**Exercise aim**
Please restate the records that follow exactly, skipping their images.

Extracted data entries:
● ● ●

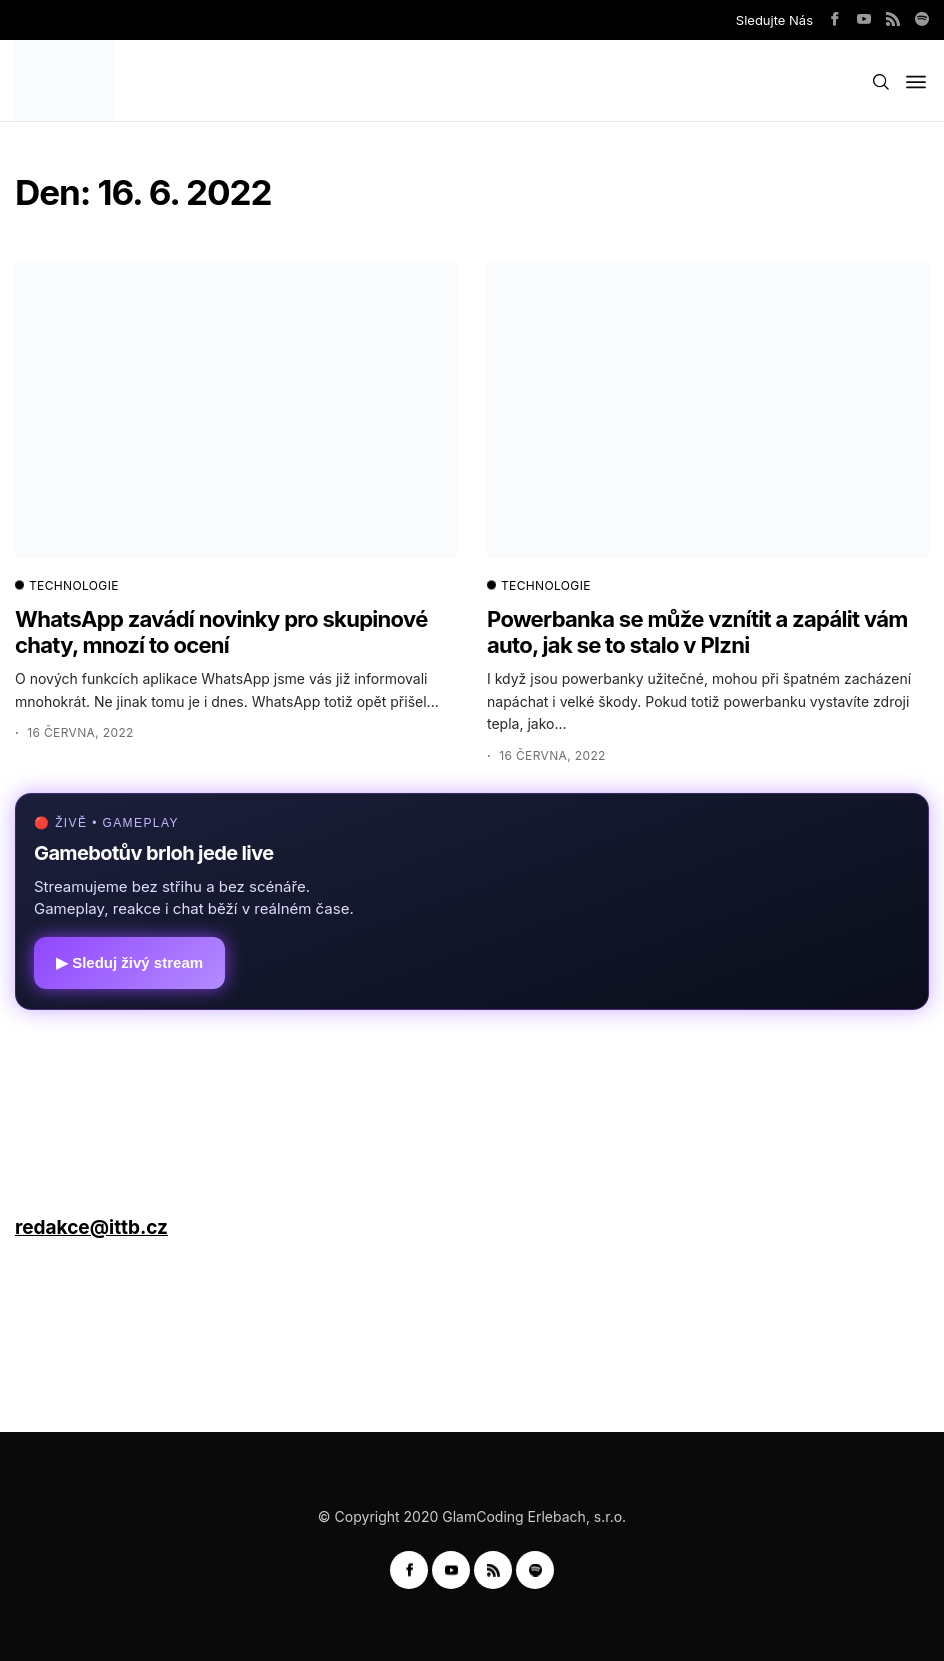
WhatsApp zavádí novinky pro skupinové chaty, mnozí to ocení (221, 632)
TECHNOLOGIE (67, 586)
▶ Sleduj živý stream (129, 962)
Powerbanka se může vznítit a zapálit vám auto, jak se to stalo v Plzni (697, 632)
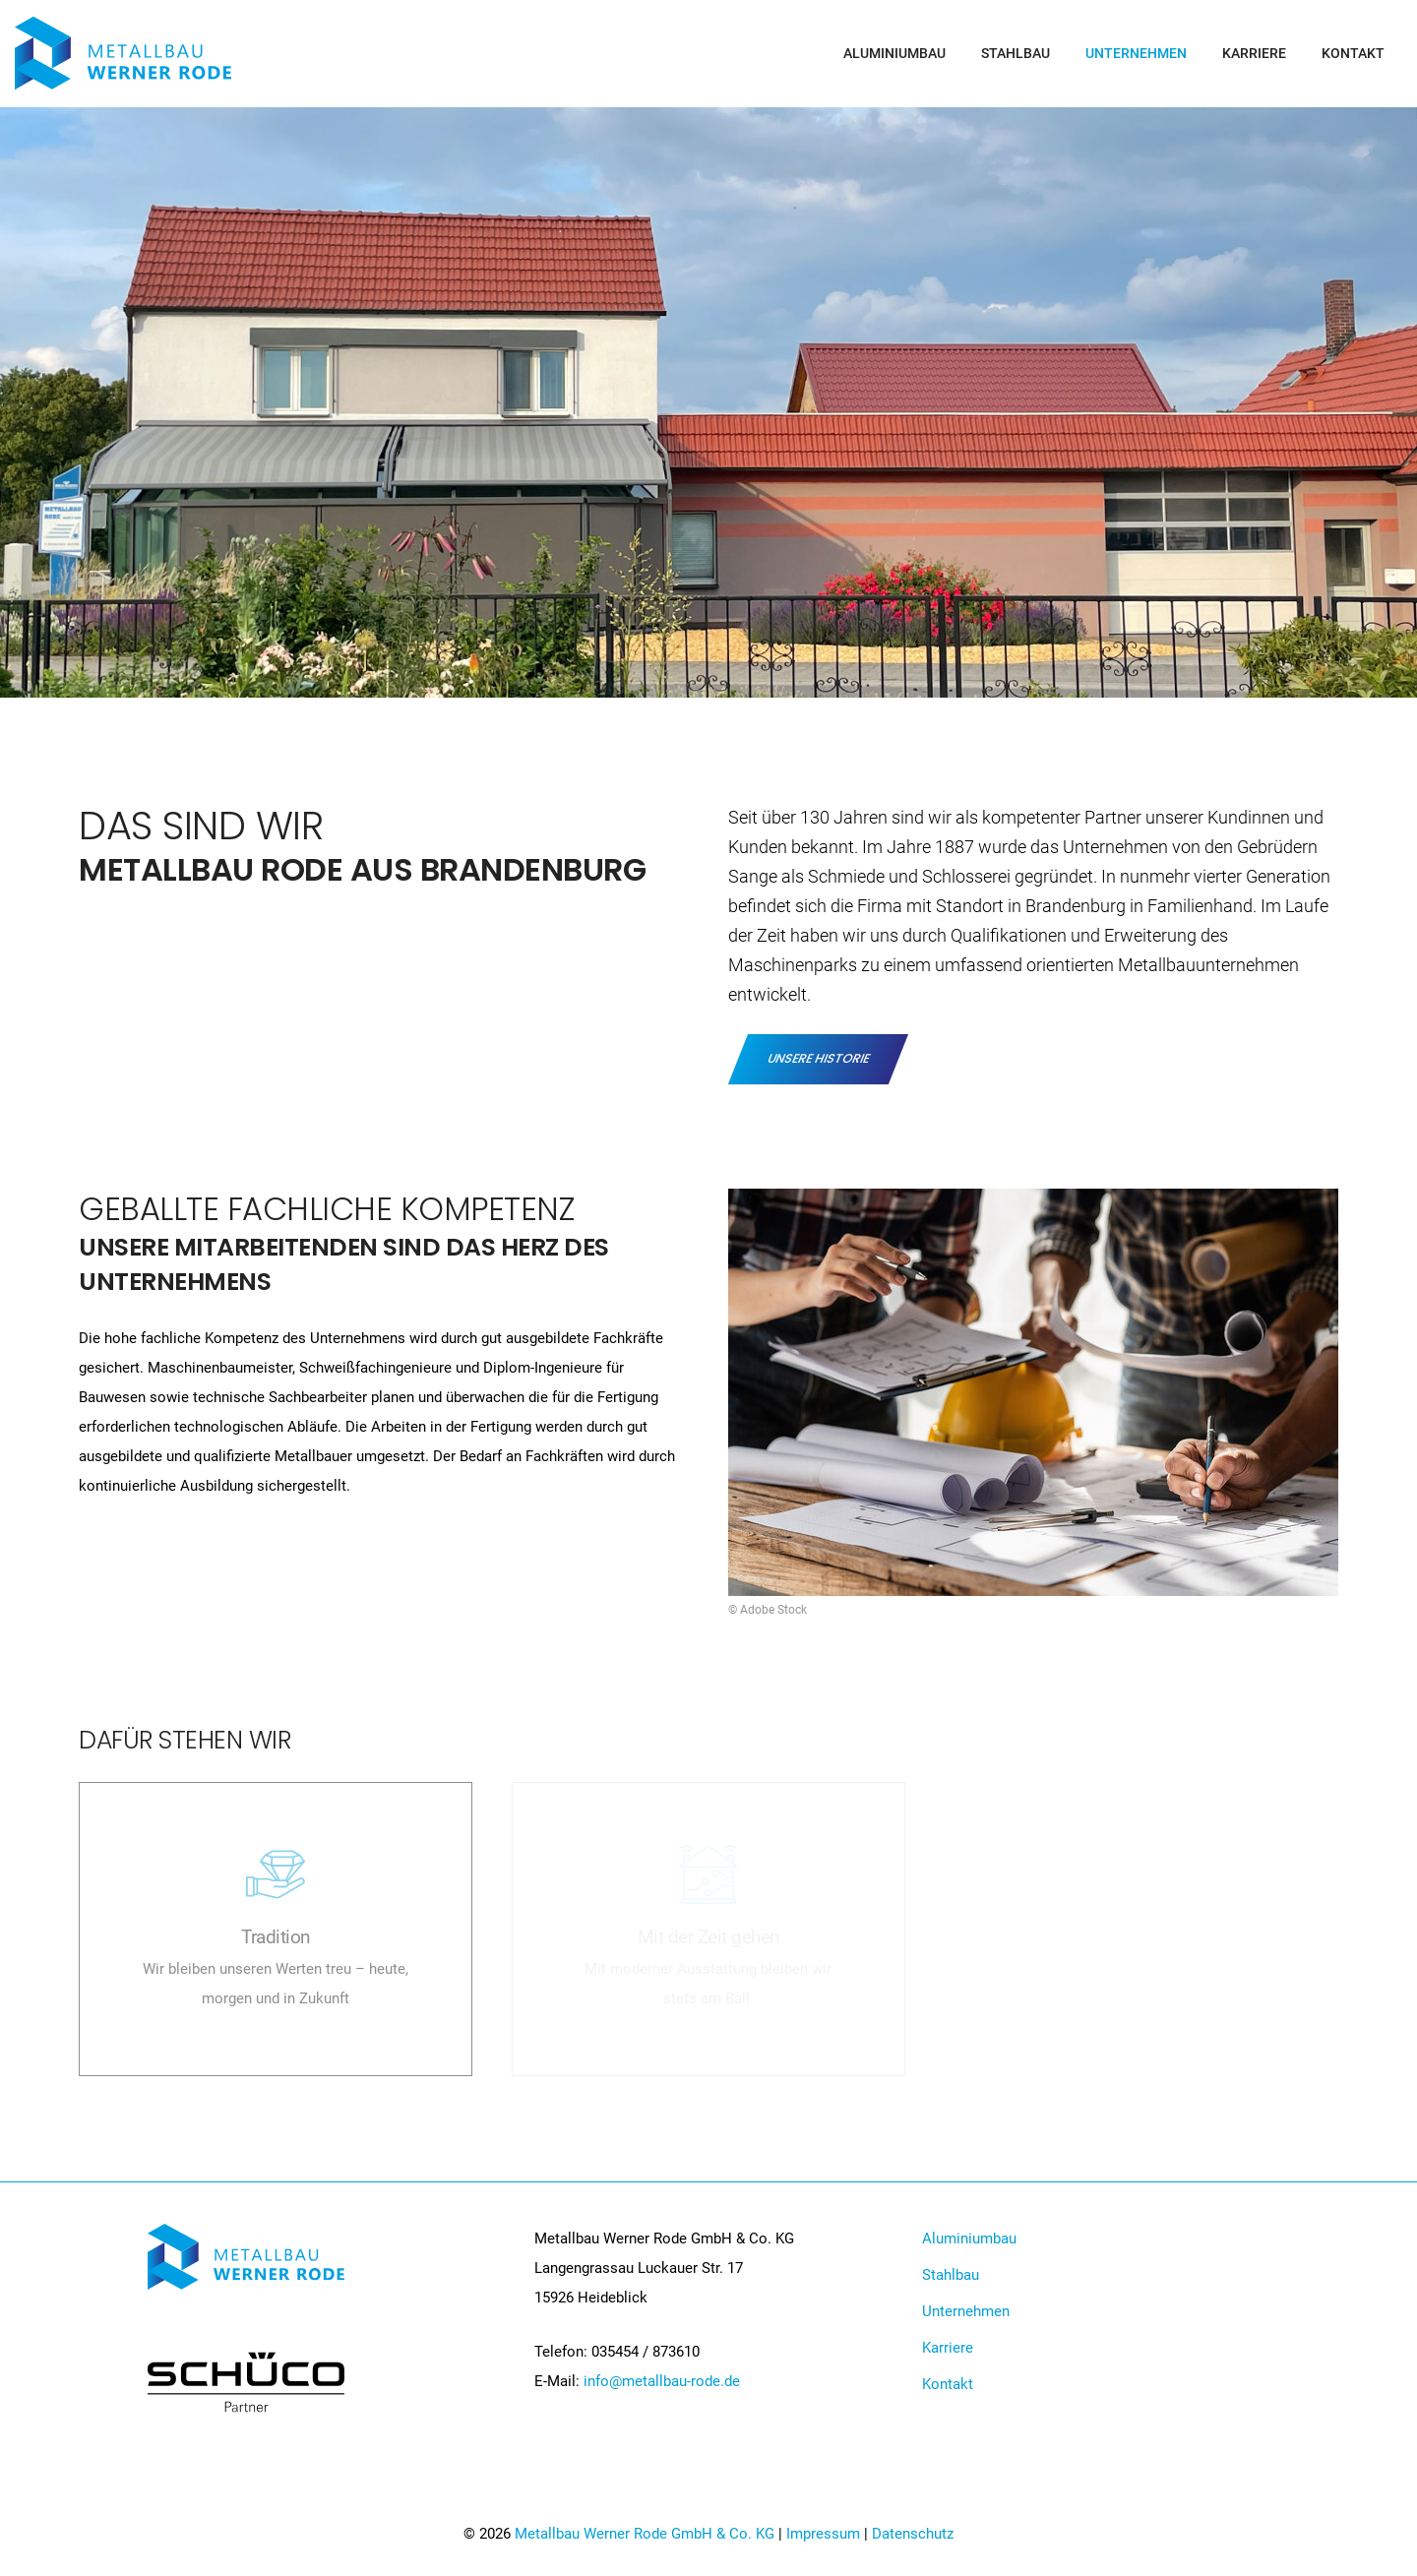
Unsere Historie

● ● ●

**Solution to this exercise**
WhatsApp zavádí novinky pro skupinové chaty, mnozí to ocení (221, 632)
TECHNOLOGIE (67, 586)
▶ Sleduj živý stream (129, 962)
Powerbanka se může vznítit a zapálit vám auto, jak se to stalo v Plzni (697, 632)
Unsere Historie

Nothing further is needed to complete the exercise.